YOUR QUESTIONS ANSWERED
Bitcoin is a type of blockchain cryptocurrency that uses “peer-to-peer” technology to manage and operate its decentralised network, which has no central authority or banks or government interference. It’s essentially open-sourced, nobody owns or controls Bitcoin. It’s been designed for the public so that everyone can get involved.
Institutions like Bank of England like to call cryptocurrencies as “crypto-assets”. Because cryptocurrencies have value, they can be exchanged for goods & services and also to buy other cryptocurrencies that have an intrinsic value. The classical definition of currency falls short when dealing with cryptocurrencies; hence, they are called crypto-assets too.
A utility token is a ‘coin’ supported by a project and is one of the most common and widely known types of investment. Usually, these tokens are Ethereum based as it is one of the easiest ways for introducing and then programming the new token. Generally, the investors get some defined benefit in return, like access to a particular system or the receipt of a coin that in turn offers some service.
Unlike utility tokens, Security Tokens need not have utility. Instead, they correspond and represent a share or stake in the issuing company. Hence, they are often compared with traditional buying of stocks and sometimes referred to as equity tokens. In simple terms, Security Tokens are much more regulated by the government than its utility counterpart. They can offer the speed and ease of blockchain without sacrificing the protection against fraud and mis selling.
The complication and complexity for ‘mining’ bitcoins stem from its blockchain.
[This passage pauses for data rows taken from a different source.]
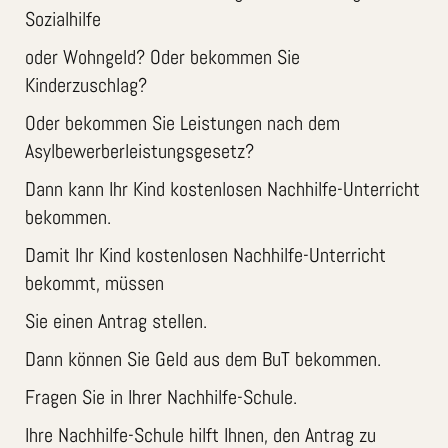
Sozialhilfe
oder Wohngeld? Oder bekommen Sie
Kinderzuschlag?
Oder bekommen Sie Leistungen nach dem
Asylbewerberleistungsgesetz?
Dann kann Ihr Kind kostenlosen Nachhilfe-Unterricht
bekommen.
Damit Ihr Kind kostenlosen Nachhilfe-Unterricht
bekommt, müssen
Sie einen Antrag stellen.
Dann können Sie Geld aus dem BuT bekommen.
Fragen Sie in Ihrer Nachhilfe-Schule.
Ihre Nachhilfe-Schule hilft Ihnen, den Antrag zu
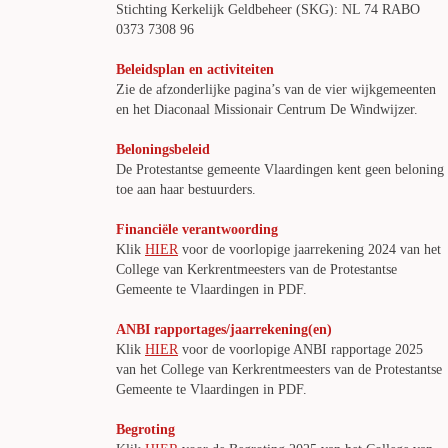
Stichting Kerkelijk Geldbeheer (SKG): NL 74 RABO
0373 7308 96
Beleidsplan en activiteiten
Zie de afzonderlijke pagina’s van de vier wijkgemeenten
en het Diaconaal Missionair Centrum De Windwijzer.
Beloningsbeleid
De Protestantse gemeente Vlaardingen kent geen beloning
toe aan haar bestuurders.
Financiële verantwoording
Klik
HIER
voor de voorlopige jaarrekening 2024 van het
College van Kerkrentmeesters van de Protestantse
Gemeente te Vlaardingen in PDF.
ANBI rapportages/jaarrekening(en)
Klik
HIER
voor de voorlopige ANBI rapportage 2025
van het College van Kerkrentmeesters van de Protestantse
Gemeente te Vlaardingen in PDF.
Begroting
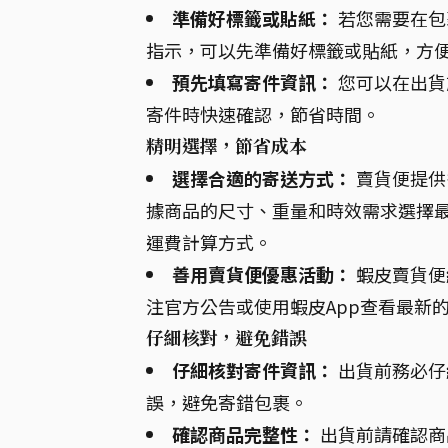
準備好標籤或貼紙：
若您需要在包
指示，可以先準備好標籤或貼紙，方
預先填寫寄件資訊：
您可以在出貨
寄件時快速確認，節省時間。
精明選擇，節省成本
選擇合適的寄送方式：
賣貨便提供
據商品的尺寸、重量和時效需求選擇
運費計算方式。
善用賣貨便優惠活動：
蝦皮賣貨便
注官方公告或使用蝦皮App查看最新
仔細核對，避免錯誤
仔細核對寄件資訊：
出貨前務必仔
誤，避免寄錯包裹。
確認商品完整性：
出貨前請確認商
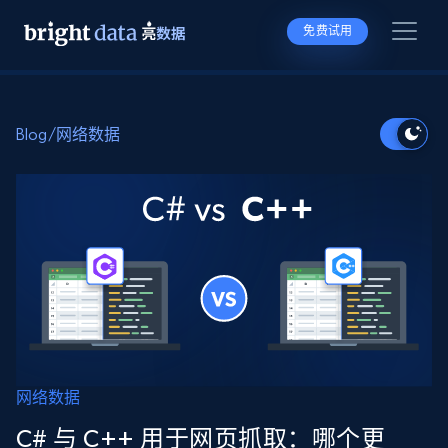
免费试用
Blog
/
网络数据
网络数据
C# 与 C++ 用于网页抓取：哪个更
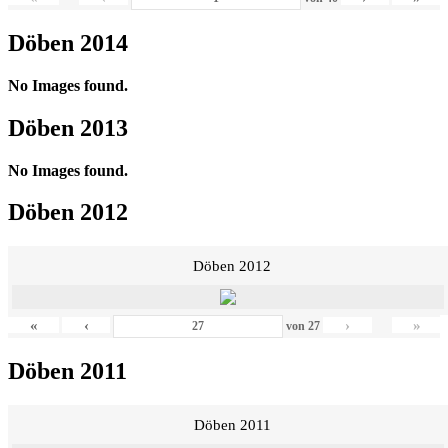
Döben 2014
No Images found.
Döben 2013
No Images found.
Döben 2012
Döben 2012
«
‹
›
»
von
27
Döben 2011
Döben 2011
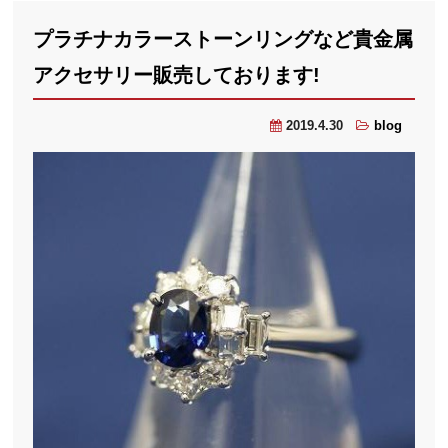
プラチナカラーストーンリングなど貴金属
アクセサリー販売しております!
2019.4.30
blog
This public ledger is designed to support and keep tracks of every single transaction taking place in its network. Every time a transaction is made, a crypto miner in charge of validating and authenticating the information updates the blockchain with that transaction. The process itself involves the miner solving complex mathematical problems with cryptographic hash functions correlated to a block containing the transaction. In the pool, miners are competing amongst themselves to solve the block. The miner earns a small amount of cryptocurrency every time a transaction is authorised.
ASIC (Application Specific Integrated Circuit) miner, is a mining machine with chips that are specially designed to mine cryptocurrencies, and they are often pre-programmed to carry out mining for a cryptocurrency. ASIC miners are much more straightforward and user-friendly, almost like plug-and-play with significantly higher returns.
On the other hand, GPU (Graphics Processing Unit) mining comprises of several GPUs (often video cards like Nvidia GTX 1080Ti) bundled together to form a mining rig. Though GPU mining rigs are less noisy, they consume more power and are generally less efficient. But they can still be used for something else and are reprogrammable, which is not the case with ASIC miners.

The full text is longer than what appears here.